¿Por qué hay medicamentos disponibles en Azerbaiyán que no pueden encontrarse en los mismos países que figuran como sus productores?
Es una paradoja que muchos consumidores han notado, generando dudas sobre la autenticidad, los estándares y la lógica de los mercados farmacéuticos. En farmacias locales aparecen fármacos etiquetados como procedentes de Alemania, Francia o Italia, aunque en las páginas web extranjeras –o en esos mismos países– no se encuentren.
Para muchos azerbaiyanos, esto despierta sospechas. Algunos se inclinan por los genéricos más baratos, otros prefieren comprar directamente en farmacias en lugar de hacerlo en línea para asegurar la responsabilidad.
El farmacéutico Galib Mammadov explicó a KhazarTV que la situación tiene explicaciones sencillas.
“El punto clave son las marcas. Cada medicamento existe en dos formas: de marca y genérico. Los medicamentos de marca tienen el mismo nombre en todo el mundo, mientras que los genéricos pueden tener distintos nombres según el país”, dijo.
Agregó que los consumidores a menudo no encuentran el mismo producto en el extranjero porque lo buscan bajo su nombre comercial local.
Los sistemas regulatorios también influyen.
“Cada país tiene sus propios estándares de registro.
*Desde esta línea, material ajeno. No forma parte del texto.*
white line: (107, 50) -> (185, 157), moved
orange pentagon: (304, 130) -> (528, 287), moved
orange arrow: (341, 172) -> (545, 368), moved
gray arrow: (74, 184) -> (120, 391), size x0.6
Algunos medicamentos no cumplen los requisitos en un país pero están completamente autorizados en otro. Es una práctica normal”, afirmó Mammadov.
La estrategia comercial también desempeña un papel: las empresas suelen cambiar el nombre de los genéricos para mercados específicos con el fin de aumentar las ventas.
El experto médico Rasif Baghirov señaló que estas prácticas son comunes en todo el mundo.
“Hay casos en los que la producción continúa exclusivamente para mercados extranjeros incluso después de que las ventas terminan en el país de origen. Por ejemplo, algunas fábricas turcas producen medicamentos solo para Azerbaiyán. No están disponibles en Turquía, pero cumplen con los estándares locales aquí”, dijo.
Los especialistas aconsejan a los consumidores mirar más allá de las marcas y enfocarse en los principios activos –los componentes químicos que determinan la eficacia de un fármaco.